“上次,上次是我不对,我不该半夜擅自闯进去触发警报,更不应该因为自己的失误,跟你任性妄为地耍脾气。”

    “我知道错了!”她往前走近半步,“你不要生气好不好,我会乖乖听话的……”

    “然后呢。”他将主动权施舍与她。

    “然后……我都听你的,以后你说怎么做就怎么做——”

    “用不着以后。”

    易圳倏然截断她的话,优雅地动身走过来。

    代薇稍稍怔忪,看着男人一步步侵入安全距离。

    他的情绪是平静,眼神却不纯质,不再干净如少年,而是沾满掠夺性,直到她被完全罩在阴影下。

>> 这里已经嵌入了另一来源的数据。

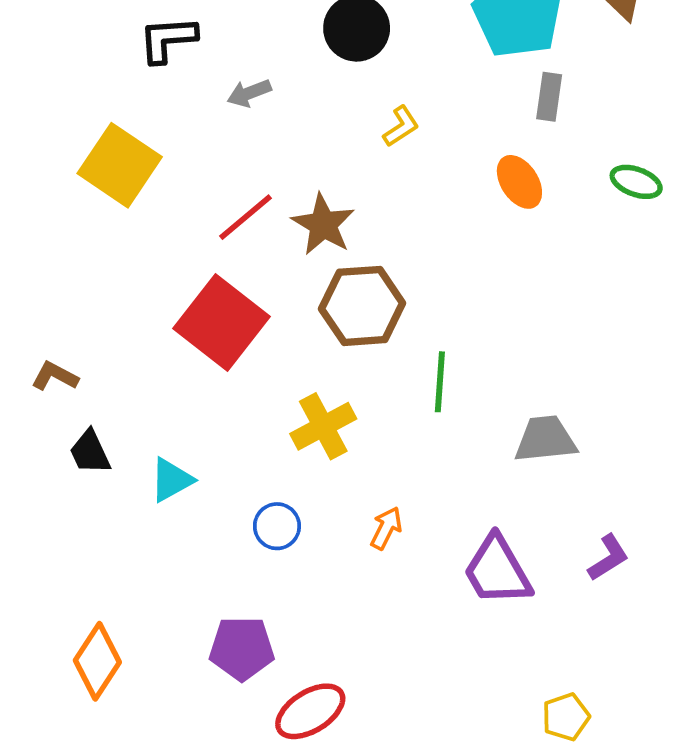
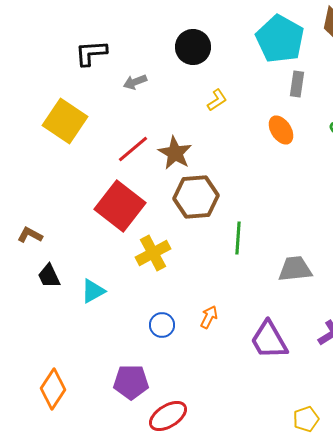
yellow cross: (323, 426) -> (153, 253), moved
blue circle: (277, 526) -> (162, 325), moved

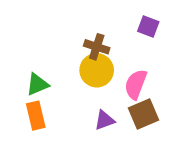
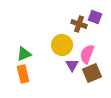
brown cross: (97, 47) -> (79, 24), moved
purple triangle: (104, 120) -> (72, 65), moved, turned -40

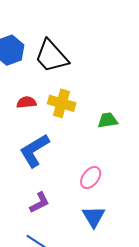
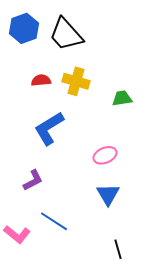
pink ellipse: (91, 178) -> (105, 155), turned 30
purple L-shape: (39, 203) -> (33, 180), moved

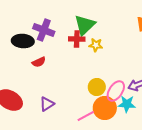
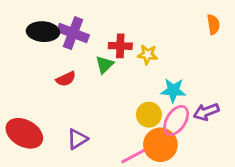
green triangle: (85, 25) -> (105, 65), moved, size x0.6
black ellipse: (23, 41) -> (43, 32), moved
cyan star: (127, 104) -> (173, 90), moved

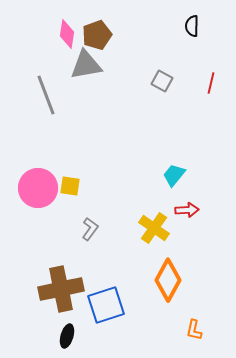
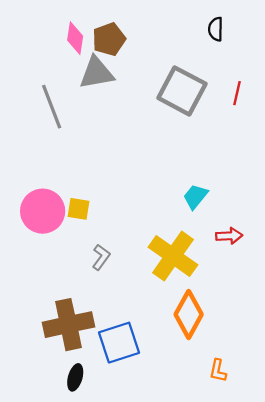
gray square: (162, 81) -> (182, 91), size x2.0
red arrow: (187, 210) -> (229, 236), moved
yellow cross: (154, 228) -> (173, 256), size x1.4

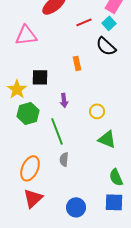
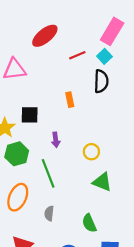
black semicircle: (106, 46) -> (101, 81), turned -130
gray semicircle: (64, 159) -> (49, 213), moved
orange ellipse: (30, 168) -> (18, 197), moved
green semicircle: (116, 177) -> (89, 223), moved

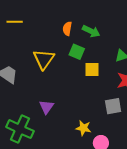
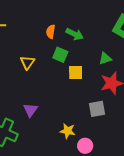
yellow triangle: (44, 59) -> (27, 62), size x0.7

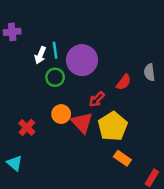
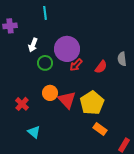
cyan line: (55, 50) -> (45, 13), moved
red arrow: (97, 99) -> (76, 65), moved
cyan triangle: (15, 163) -> (34, 132), moved

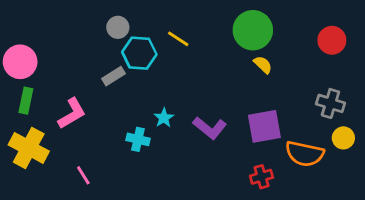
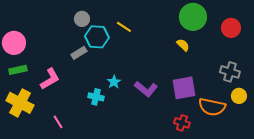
green circle: (253, 30) -> (193, 17), moved
green rectangle: (26, 101) -> (18, 70), turned 66
red cross: (261, 177) -> (182, 123), turned 35

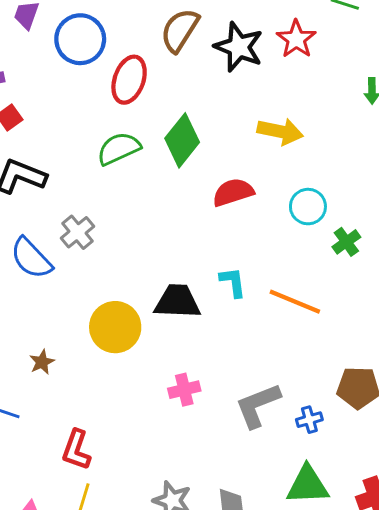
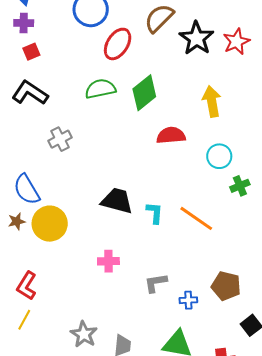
yellow arrow: (280, 131) -> (212, 101), turned -124
blue semicircle: (31, 258) -> (27, 190), moved
cyan L-shape: (233, 282) -> (155, 213), moved
yellow circle: (115, 327) -> (50, 224), moved
gray L-shape: (258, 405) -> (156, 283), size x0.7

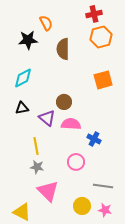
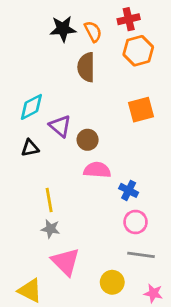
orange semicircle: (46, 23) -> (93, 32), moved
black star: (28, 40) -> (63, 29), moved
purple triangle: (47, 118) -> (60, 126), moved
pink circle: (76, 162) -> (136, 222), moved
pink star: (105, 210) -> (153, 293), moved

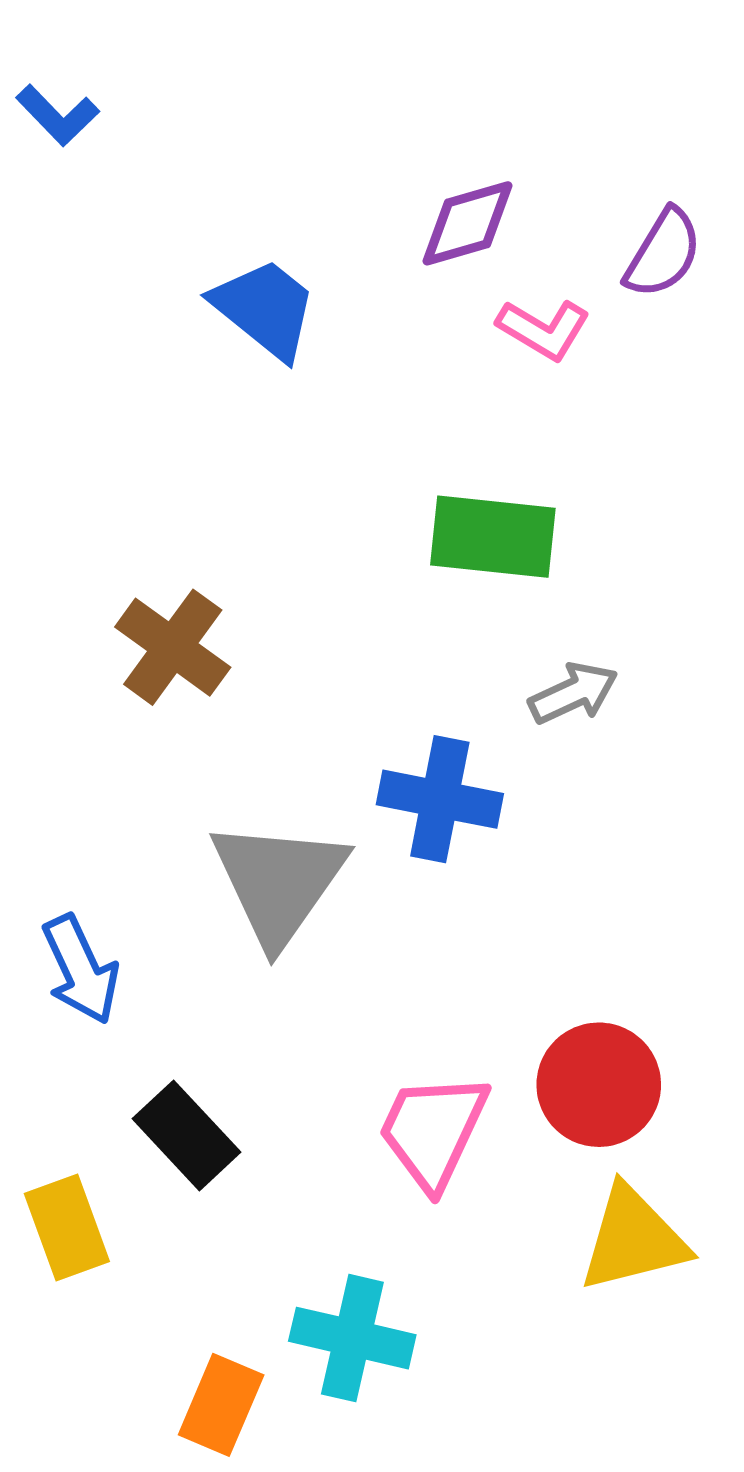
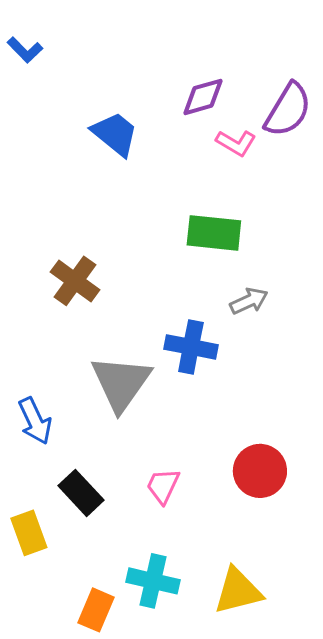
purple semicircle: (663, 253) -> (288, 110), size x1.4
pink trapezoid: (433, 1131) -> (163, 486), moved, size x0.7
yellow triangle: (633, 1239) -> (238, 591), moved

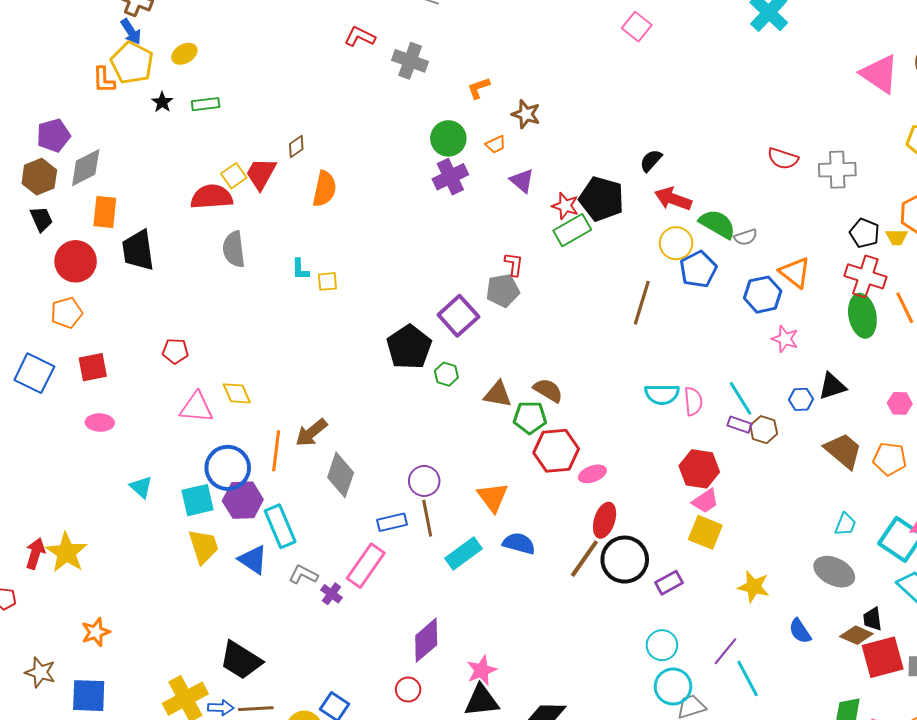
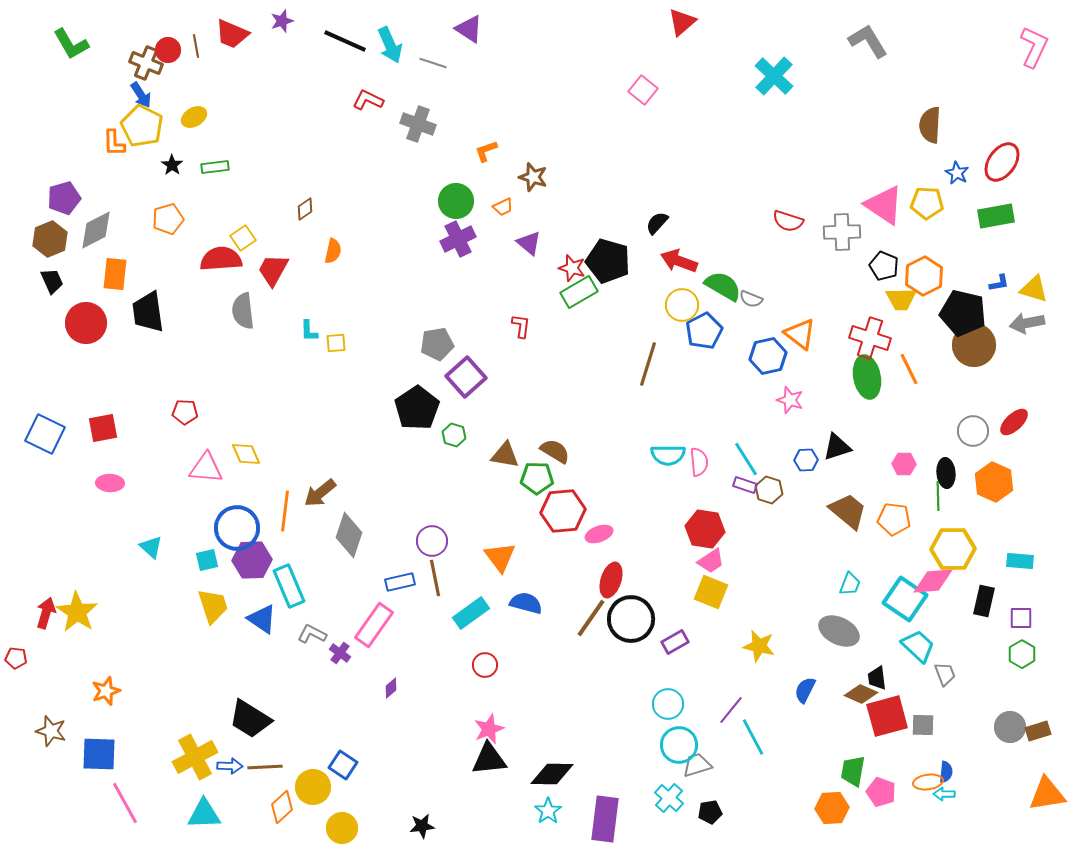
pink triangle: (880, 74) -> (884, 205), moved
red trapezoid: (261, 174) -> (273, 270), moved
orange semicircle: (324, 189) -> (333, 251), size x0.7
black pentagon: (864, 233) -> (884, 266), moved
gray semicircle: (746, 237) -> (751, 299), turned 40
yellow trapezoid: (897, 237) -> (901, 299), size x1.4
gray pentagon: (503, 291) -> (437, 344), moved
orange pentagon: (67, 313) -> (168, 219), moved
cyan square: (197, 500) -> (207, 560), size x0.7
blue semicircle: (800, 631) -> (805, 690), turned 60
purple diamond: (426, 640) -> (391, 688), moved, size x0.5
red circle: (408, 690) -> (485, 665), moved

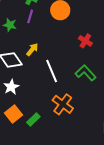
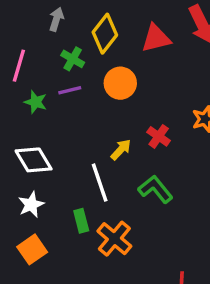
purple line: (30, 16) -> (70, 90), turned 56
yellow arrow: (32, 50) -> (121, 150), moved
green rectangle: (33, 120) -> (81, 221), moved, turned -64

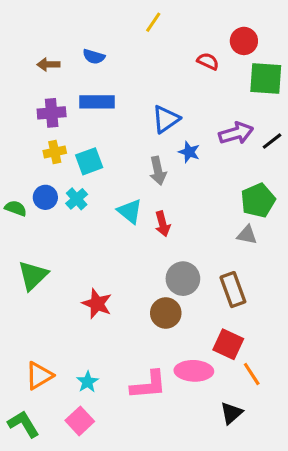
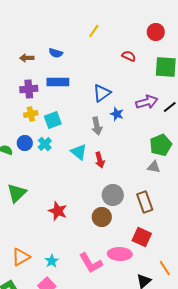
red circle: (244, 41) -> (156, 32), moved
orange line: (252, 374) -> (165, 268), moved
pink L-shape: (149, 385) -> (91, 263), turned 65

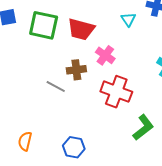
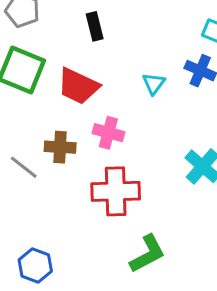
pink cross: (105, 55) -> (108, 133), turned -30
red cross: (116, 92) -> (116, 191), turned -32

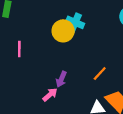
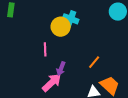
pink line: (19, 49) -> (45, 49), moved
pink arrow: (50, 95) -> (52, 83), size x1.5

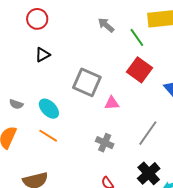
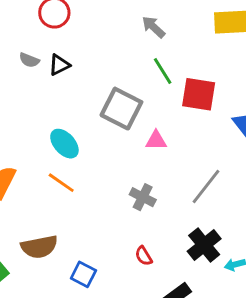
green line: (137, 37) -> (163, 71), moved
red square: (139, 70) -> (199, 94), turned -30
gray semicircle: (16, 104) -> (29, 60), moved

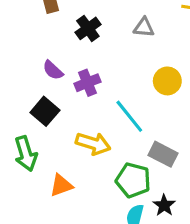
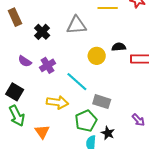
gray triangle: (144, 27) -> (76, 25), size x1.5
black square: (45, 111) -> (15, 92), moved
green pentagon: (133, 180) -> (86, 121), turned -30
orange triangle: (61, 185) -> (42, 132), turned -35

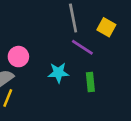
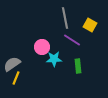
pink circle: (18, 57) -> (42, 47), moved

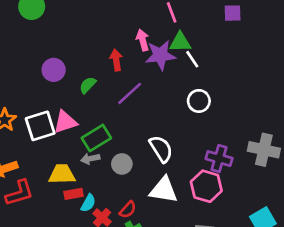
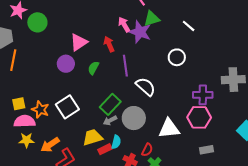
purple star: (160, 55) -> (140, 32), turned -30
white line: (192, 59) -> (189, 26), moved
purple line: (130, 93) -> (125, 66), turned -40
pink triangle: (65, 122) -> (79, 42), moved
white semicircle: (161, 149) -> (146, 87), moved
gray circle: (122, 164) -> (134, 118), size x1.5
cyan semicircle: (88, 203) -> (116, 142), moved

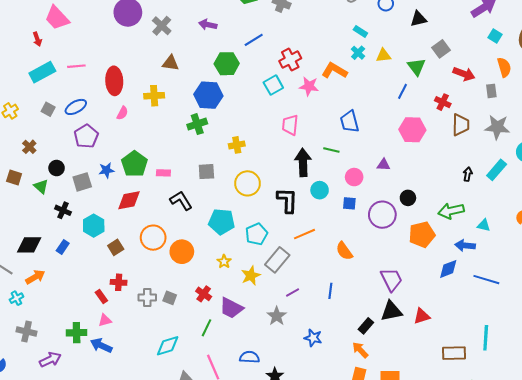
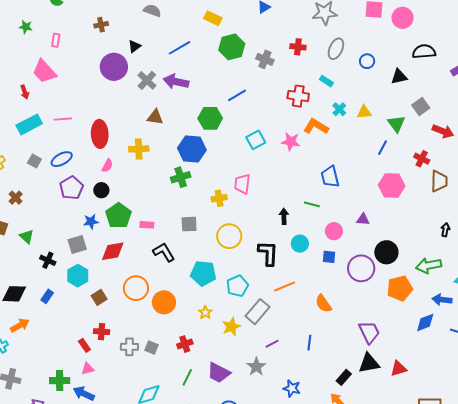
purple arrow: (208, 25) -> (176, 82), moved, size x1.4
cyan rectangle: (360, 31) -> (326, 81), moved
red cross: (290, 60) -> (298, 96), moved, turned 35
pink trapezoid: (290, 125) -> (242, 184), moved
black arrow: (303, 163) -> (284, 216), size x0.6
black circle: (57, 168) -> (101, 190), moved
gray square: (82, 182) -> (77, 245), moved
black circle: (408, 198) -> (386, 252), size x1.5
red cross: (204, 294) -> (185, 344), turned 35
purple trapezoid: (231, 308) -> (219, 373), moved

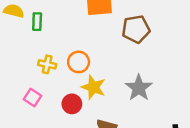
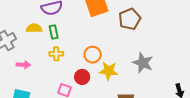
yellow cross: (47, 64) -> (56, 54), moved
red circle: (72, 104) -> (82, 77), moved

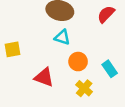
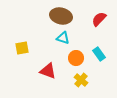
cyan rectangle: (110, 69) -> (99, 54), moved

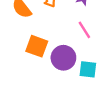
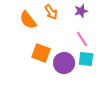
cyan square: (88, 69) -> (86, 59), moved

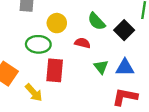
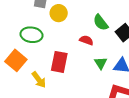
yellow circle: (57, 23) -> (59, 13), moved
green ellipse: (38, 44) -> (31, 35), moved

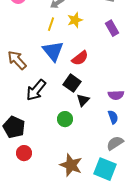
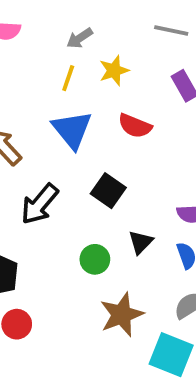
red semicircle: (80, 58) -> (135, 126), moved, turned 60
black triangle: (83, 100) -> (141, 242), moved
brown star: (71, 165) -> (122, 315), moved, turned 30

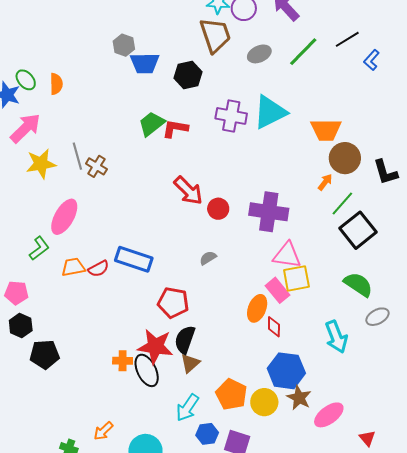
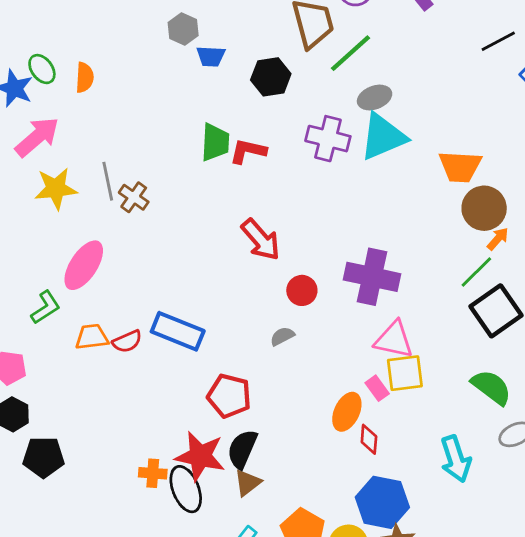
green line: (303, 52) -> (350, 53), moved
gray ellipse: (259, 54) -> (375, 98), moved
blue trapezoid: (145, 63) -> (211, 56), size x0.7
green trapezoid: (152, 124) -> (215, 142), turned 128
orange arrow: (325, 182) -> (498, 239), moved
red circle: (218, 209) -> (302, 290), moved
pink rectangle: (277, 290) -> (377, 388), size x0.7

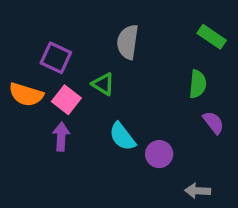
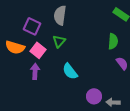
gray semicircle: (128, 42) -> (60, 15), moved
green triangle: (103, 84) -> (59, 41), turned 40
purple circle: (159, 154) -> (94, 96), moved

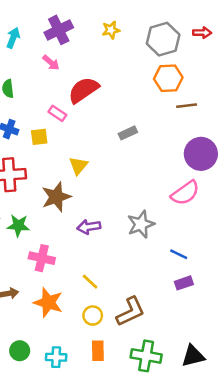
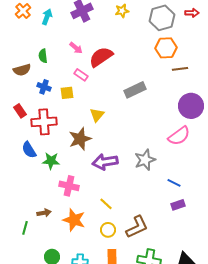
pink arrow: (51, 63) -> (76, 48), moved
gray rectangle: (128, 133) -> (135, 90), size x1.5
purple arrow: (89, 227) -> (105, 162), size x1.4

    无花果的气味浸透鼻端,男人将她困在臂弯,压虚嗓音告诉她:

    “现在就可以证明。”

    她惊愣了下,无意识呢喃求教:“证明…什么?”

    男人微微挑眉,缓慢敛眸,由面部寸寸扫量她。

    汹涌爱意扭结在他眼底,光和夜擦燃交替。

    “证明,你喜欢我。”

    第15章 小废物

    他的视线微黏, 徘徊得如此露骨,妄图将她剥剔得干净,烫过皮骨, 洞穿她的思想。

    代薇感到无比腿软。

    该做什么, 怎么证明,当然再明确不过。

    大脑断连, 她开始变得语无伦次:“可现在是白天——”

    腰身在下一秒被牢牢圈紧, 易圳低头吻住她,唇舌揉碎她的废话。

    他总算愿意品尝。

    接纳了她费尽心思的求和, 为她精心修饰的怜弱美赋予主题。

    舌尖勾惹她,追逐她, 细数她的甜,急迫又狠戾, 逼她在窒息边缘体会诡异的欢愉感。会有满足,但不够。

    很久以后,他们在呼吸交染中停下来。

    “为什么来找我。”他哑着声线,像叛神的低语审讯,令人无所遁形。

    连衣外衫抵不住黏稠的亲吻, 悄然褪落在地。

    她也摇摇欲坠,带着喘, 没了骨头般虚软地偎向男人,手指紧紧攥皱他的卫衣。

    仿佛这样,便可以捉牢愈渐离散的神智。

    代薇努力平息了下,红唇轻嚅,闷闷道:

    “我想你了。”

    一句情话。

    易圳拉下目光, 从她的眼睛转移到她的唇上, 意味不明地引诱说:

    “不怕么?”

    “怕你再也不喜欢我了。”

    另一句情话。

    尾音落定, 代薇来不及反应,整个人被易圳弯腰扛起,走进里间,摔扔在整洁柔软的床褥中。

    他其实有把控好力度。

    是她身上那件睡裙太短薄,经不起这样大幅度的动作。

    代薇缩蜷在床头。

    浅橘吊带滑脱半边肩骨,裙摆随惯性掀卷,向上堆叠,堪堪掩过纤细的腰臀,似遮非遮。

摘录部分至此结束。